Here’s an ass you’ll really like, if you have room


Wild burros on the range, USA - Wikipedia

Wild burros on the range – Wikipedia photo

If you’re in Lubbock this weekend, and if you have a corral that needs an equine inhabitant, you can buy an ass — a burro — from the Bureau of Land Management.  Or a horse.

Do a favor for some ass today, if you can:

From the coolly-named Lubbock Avalanche-Journal (some links added):

Wild horse, burro auction set at Panhandle-South Plains Fairgrounds

More than 50 animals are expected to be adopted.

Posted: July 11, 2012 – 11:13pm  |  Updated: July 12, 2012 – 12:32am

By ELLYSA GONZALEZ

AVALANCHE-JOURNAL

The United States Bureau of Land Management will host a wild horse and burro adoption at the Panhandle-South Plains Fairgrounds today through Saturday.

More than 50 animals are expected to be adopted.

According to a news release, animals are periodically removed from the range to “maintain healthy herds” and protect the land. It says more than 225,000 wild horses and burros have been adopted since 1973.

The animals are described as “iconic symbols of America’s western heritage.”

Adoption fees will start at $125, as set by law.

The age requirement to adopt an animal is 18. Buyers must have no animal abuse on their records as well as room for the animal to dwell.

Buyers’ records will be checked at the time of adoption.

At least 400 square feet of corral space is required per animal as well as a 6-foot corral fence for adult horses and a 5-foot fence for yearlings. Animals must also have access to food, water and shelter.

Buyers must load animals in covered stock-type trailers with swing gates and sturdy walls and floors, according to the news release.

People who adopt horses at least 4 years of age will receive a one-time care-and-feeding allowance of $500 from the bureau after one year upon receiving official ownership titles.

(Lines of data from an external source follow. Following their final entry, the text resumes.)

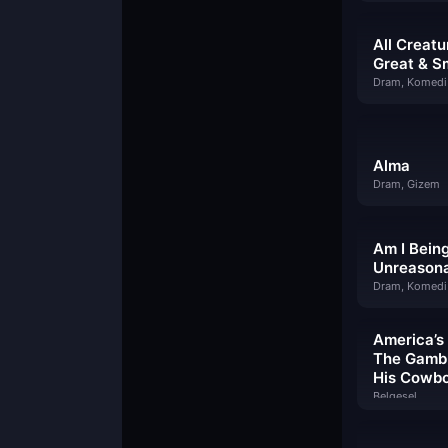
All Creatu
Great & S
Dram, Komedi
Alma
Dram, Gizem
Am I Bein
Unreason
Dram, Komedi
America’s
The Gambl
His Cowb
Belgesel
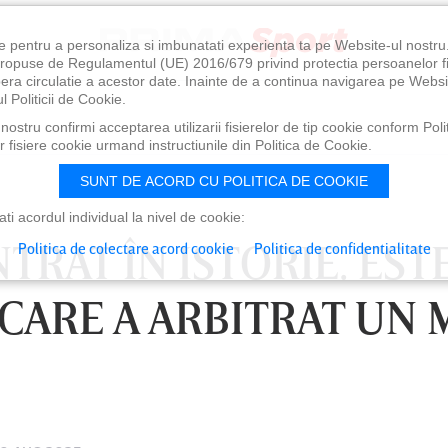
e pentru a personaliza si imbunatati experienta ta pe Website-ul nostr
i propuse de Regulamentul (UE) 2016/679 privind protectia persoanelor f
ibera circulatie a acestor date. Inainte de a continua navigarea pe Websi
l Politicii de Cookie.
ostru confirmi acceptarea utilizarii fisierelor de tip cookie conform Polit
 fisiere cookie urmand instructiunile din Politica de Cookie.
SUNT DE ACORD CU POLITICA DE COOKIE
i acordul individual la nivel de cookie:
NTRAT ÎN ISTORIE. EST
Politica de colectare acord cookie
Politica de confidentialitate
CARE A ARBITRAT UN 
0
VINERI 07 AUG, 21:00
SÂ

The news release states that no younger horses, burros and trained animals are eligible for the allowance.

Adoptions will be from 2-6 p.m. today, 8 a.m.-6 p.m. Friday and 8 a.m.-noon Saturday. Animals are available on a first-come, first-served basis.

Bureau staff will be available at the site to help with loading, questions and applications. The fairgrounds are located at the northeast corner of Broadway and U.S. 87.

For more information, call (866) 468-7826 or visit http://www.blm.gov/nm/oklahoma.

Adopted wild burro, Wikipedia image

A formerly wild burro after adoption. 2005 photo from Wikipedia

By the way, you’re qualified to participate in discussions here, right?  I mean, you do know the difference between a burro and a burrow, don’t you?